Reliability as the degree of accuracy with which a characteristic is measured.

More on the subject of quality criteria

  • objectivity
  • validity


The reliability (reliability) of a measurement process is defined as the degree of accuracy with which a feature is measured. A feature is considered reliable if the determined value is only slightly error-prone, regardless of whether the test measures what it claims to be measuring. (This corresponds to the validity)

Deficiencies in reliability

The following measurement defects can lead to Decrease in reliability to lead.

  1. Deficiencies in instrumental consistency
  2. Defects in the constancy of features
  3. Defects in constancy of conditions

1. Defects in instrumental consistency

Under errors in the instrumental consistency are understood to mean those errors that either affect the measuring device itself or any errors that arise from incorrect operation of the device.

  • Error in the measuring device (Measurement in the narrower sense, e.g. no calibration, errors in lactate measuring devices, manual stop vs. electronic stop)
  • Error in operating the device (Measuring in a broader sense, e.g. incorrect use of a stopwatch, errors in the evaluation)

2. Defects in the constancy of features

Defects in the Feature constancy occur particularly strongly when athletes / test persons do not achieve approximately the same result when repeating measurements.
E.g. for several sprints over 10m. of an athlete, even with constant external conditions, the same value is never always measured. Question: What time corresponds to the true value.

Notice: The more demanding the task in terms of coordination, the higher the error in the constancy of features (Example free throws basketball vs. sprint performance)

Note further: The higher the qualification of the athlete, the lower the deficiencies in the constancy of characteristics. (Constancy of characteristics increases)

3. Defects in the constancy of conditions

If external conditions change, this almost always leads to a falsification of the measurement results. One speaks of one Condition fluctuation (material-specific, milieu-specific, psychophysical)


  • Ball throw leather vs. rubber
  • Jumping power on sprung floor vs. asphalt
  • Running on tartan or asphalt
  • Fitness test at different temperatures or wind conditions

Reliability values ​​for practice

In order to be able to work with sufficiently reliable data, the following values ​​are recommended for practice. The measurement error is then still in the acceptable range.

  • r? .50 for group comparison
  • r? .70 (generally in research)
  • r? .90 in individual diagnosis

Methods for determining reliability

The following methods are used in practice to determine reliability:

  1. Retest method (Test takers complete the same test twice under the same conditions)
  2. Parallel test method (The raw scores of two tests are correlated with each other)
  3. (Test halving method (A test is divided into two equivalent halves. The two halves are correlated with each other)
  4. Consistency analysis (A test is carried out once on a sample and broken down into as many parts as there are items. Then the items are correlated with one another)

1. Retest method

A test and that Retest is carried out at different times under identical conditions. A change of the experimenter enables simultaneous determination of objectivity and reliability.

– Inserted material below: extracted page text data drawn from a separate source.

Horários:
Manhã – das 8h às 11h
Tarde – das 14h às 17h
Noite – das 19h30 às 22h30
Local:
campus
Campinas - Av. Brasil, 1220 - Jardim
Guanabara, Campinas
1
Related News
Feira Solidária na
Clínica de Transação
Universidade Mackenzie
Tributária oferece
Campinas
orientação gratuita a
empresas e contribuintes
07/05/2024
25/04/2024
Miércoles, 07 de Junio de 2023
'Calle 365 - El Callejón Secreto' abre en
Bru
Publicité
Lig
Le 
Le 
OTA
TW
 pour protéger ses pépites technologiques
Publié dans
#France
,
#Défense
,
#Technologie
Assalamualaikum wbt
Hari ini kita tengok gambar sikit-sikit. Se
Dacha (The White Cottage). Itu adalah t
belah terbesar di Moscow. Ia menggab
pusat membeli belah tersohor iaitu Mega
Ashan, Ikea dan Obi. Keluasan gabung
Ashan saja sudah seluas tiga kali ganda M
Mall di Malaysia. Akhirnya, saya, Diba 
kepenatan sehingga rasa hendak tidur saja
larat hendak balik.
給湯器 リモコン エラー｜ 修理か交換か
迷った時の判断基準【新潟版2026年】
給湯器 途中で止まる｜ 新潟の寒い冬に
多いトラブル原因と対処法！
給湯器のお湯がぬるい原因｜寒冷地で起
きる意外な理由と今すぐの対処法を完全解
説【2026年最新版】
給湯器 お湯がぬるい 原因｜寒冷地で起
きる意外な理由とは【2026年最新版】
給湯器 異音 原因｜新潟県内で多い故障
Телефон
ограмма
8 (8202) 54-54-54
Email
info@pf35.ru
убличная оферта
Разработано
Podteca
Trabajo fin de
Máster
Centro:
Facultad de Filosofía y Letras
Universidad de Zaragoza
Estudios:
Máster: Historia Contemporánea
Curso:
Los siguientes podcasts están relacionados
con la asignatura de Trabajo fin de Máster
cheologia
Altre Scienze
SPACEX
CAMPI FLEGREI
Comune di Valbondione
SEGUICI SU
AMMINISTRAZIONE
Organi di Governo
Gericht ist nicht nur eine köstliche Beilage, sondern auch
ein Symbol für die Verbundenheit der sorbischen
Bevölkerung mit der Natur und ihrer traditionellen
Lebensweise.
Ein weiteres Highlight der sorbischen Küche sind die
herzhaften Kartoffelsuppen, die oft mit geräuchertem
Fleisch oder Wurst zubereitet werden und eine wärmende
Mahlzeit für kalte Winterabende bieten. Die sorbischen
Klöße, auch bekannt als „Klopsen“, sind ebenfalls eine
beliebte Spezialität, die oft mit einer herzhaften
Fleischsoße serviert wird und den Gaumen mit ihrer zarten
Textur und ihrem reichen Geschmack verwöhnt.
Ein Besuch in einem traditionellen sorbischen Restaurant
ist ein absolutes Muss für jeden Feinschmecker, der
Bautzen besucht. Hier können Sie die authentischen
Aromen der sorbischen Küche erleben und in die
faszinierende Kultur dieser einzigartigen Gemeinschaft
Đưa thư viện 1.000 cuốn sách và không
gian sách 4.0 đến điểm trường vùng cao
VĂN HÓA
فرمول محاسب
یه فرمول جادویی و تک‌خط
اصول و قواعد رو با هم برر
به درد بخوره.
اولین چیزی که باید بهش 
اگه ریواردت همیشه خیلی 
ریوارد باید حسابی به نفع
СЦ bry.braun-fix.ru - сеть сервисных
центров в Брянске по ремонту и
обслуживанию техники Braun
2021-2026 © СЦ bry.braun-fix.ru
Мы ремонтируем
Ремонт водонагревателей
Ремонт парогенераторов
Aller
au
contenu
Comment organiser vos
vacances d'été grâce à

  • Question: How much time should elapse between the two tests?
  • problem: In a retest, any learning experience gained from the first test can be incorporated. (E.g. learning effects, exercise effects, but also fatigue effects, motivation effects)

2. Parallel test method

Two different tests with the same goal (identical scope) are carried out on the same sample. (Parallel test reliability)


  • Deep start - hard start
  • Medicine ball throw - medicine ball kick

Note: Not all tests can be regarded as parallel tests.

3. Test halving method

The requirement for the Test halving method is that the test can be broken into two equivalent halves. (Ex. 20 free throws from the free throw line in basketball).

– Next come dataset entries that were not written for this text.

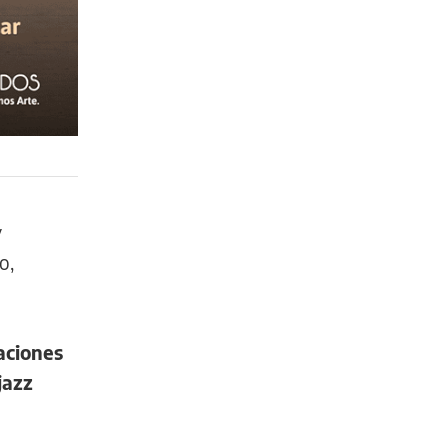
y
o,
aciones
jazz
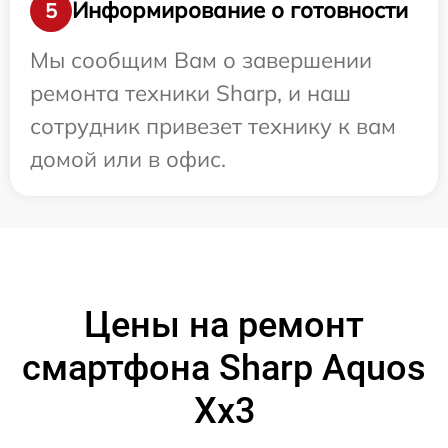
Информирование о готовности
5
Мы сообщим Вам о завершении
ремонта техники Sharp, и наш
сотрудник привезет технику к вам
домой или в офис.
Цены на ремонт
смартфона Sharp Aquos
Xx3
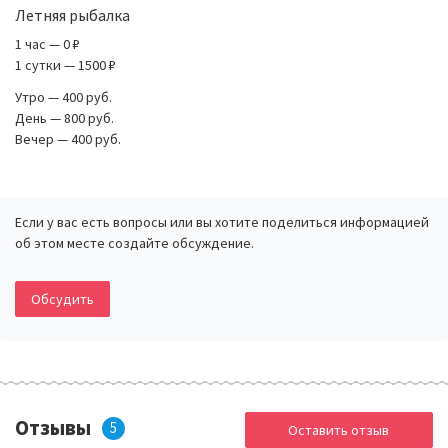
Летняя рыбалка
1 час — 0 ₽
1 сутки — 1500 ₽
Утро — 400 руб.
День — 800 руб.
Вечер — 400 руб.
Если у вас есть вопросы или вы хотите поделиться информацией
об этом месте создайте обсуждение.
Обсудить
Отзывы
5
Оставить отзыв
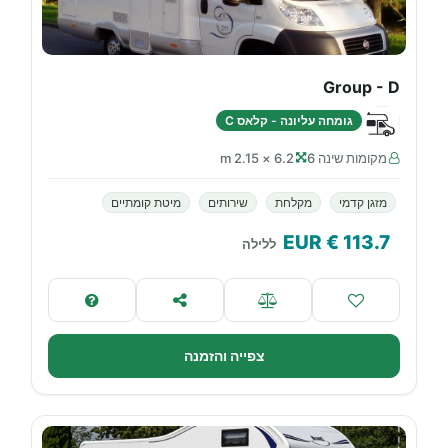
Group - D
גומחה עליונה - קלאס C
מקומות שינה 6
6.2 × 2.15 m
מזגן קדמי
מקלחת
שירותים
מיטת קומתיים
€ EUR
113.7
ללילה
צפייה והזמנה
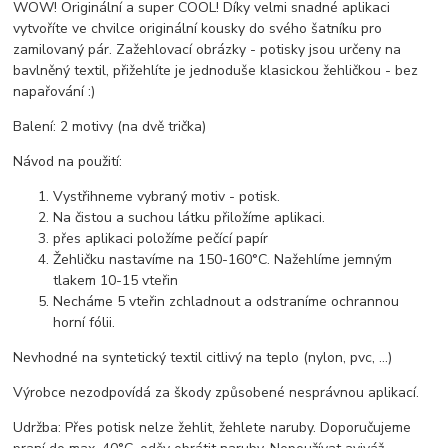
WOW! Originální a super COOL! Díky velmi snadné aplikaci
vytvoříte ve chvilce originální kousky do svého šatníku pro
zamilovaný pár. Zažehlovací obrázky - potisky jsou určeny na
bavlněný textil, přižehlíte je jednoduše klasickou žehličkou - bez
napařování :)
Balení: 2 motivy (na dvě trička)
Návod na použití:
Vystřihneme vybraný motiv - potisk.
Na čistou a suchou látku přiložíme aplikaci.
přes aplikaci položíme pečící papír
Žehličku nastavíme na 150-160°C. Nažehlíme jemným
tlakem 10-15 vteřin
Necháme 5 vteřin zchladnout a odstraníme ochrannou
horní fólii.
Nevhodné na syntetický textil citlivý na teplo (nylon, pvc, ...)
Výrobce nezodpovídá za škody způsobené nesprávnou aplikací.
Udržba: Přes potisk nelze žehlit, žehlete naruby. Doporučujeme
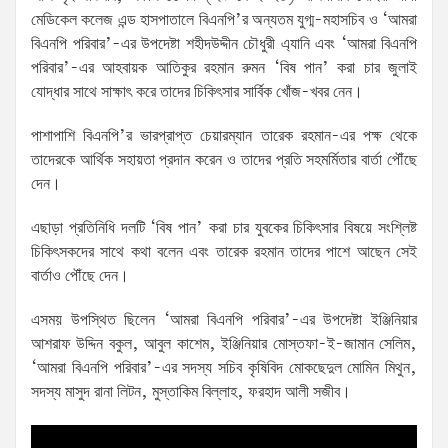
মেডিকেল কলেজ এন্ড হাসপাতালে বিএনপি’র অন্যতম যুগ্ম-মহাসচিব ও ‘আমরা
বিএনপি পরিবার’-এর উপদেষ্টা শহীদউদ্দীন চৌধুরী এ্যানি এবং ‘আমরা বিএনপি
পরিবার’-এর আহবায়ক আতিকুর রহমান রুমন ‘বিষ পান’ করা চার জুলাই
যোদ্ধার সাথে সাক্ষাৎ করে তাদের চিকিৎসার সার্বিক খোঁজ-খবর নেন।
পাশাপাশি বিএনপি’র ভারপ্রাপ্ত চেয়ারম্যান তারেক রহমান-এর পক্ষ থেকে
তাদেরকে আর্থিক সহায়তা প্রদান করেন ও তাদের প্রতি সহমর্মিতার বার্তা পৌঁছে
দেন।
এছাড়া প্রতিনিধি দলটি ‘বিষ পান’ করা চার যুবকের চিকিৎসার বিষয়ে সংশ্লিষ্ট
চিকিৎসকদের সাথে কথা বলেন এবং তারেক রহমান তাদের পাশে আছেন সেই
বার্তাও পৌঁছে দেন।
এসময় উপস্থিত ছিলেন ‘আমরা বিএনপি পরিবার’-এর উপদেষ্টা ইঞ্জিনিয়ার
আশরাফ উদ্দিন বকুল, আবুল কাশেম, ইঞ্জিনিয়ার মোস্তফা-ই-জামান সেলিম,
‘আমরা বিএনপি পরিবার’-এর সদস্য সচিব কৃষিবিদ মোকছেদুল মোমিন মিথুন,
সদস্য মাসুদ রানা লিটন, মুস্তাকিম বিল্লাহ, ফরহাদ আলী সজীব।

In some tests, halving is not possible (e.g. squats)

Both test halves are summed up and correlated with one another.

Options for halving the test:

  • Halving after straight and odd numbers
  • Halving after Random principle

4. Consistency analysis

In the Consistency analysis the test is broken down into the number of parts as there are tasks. The measure of the internal consistency is that Alpha coefficient to Cronbach.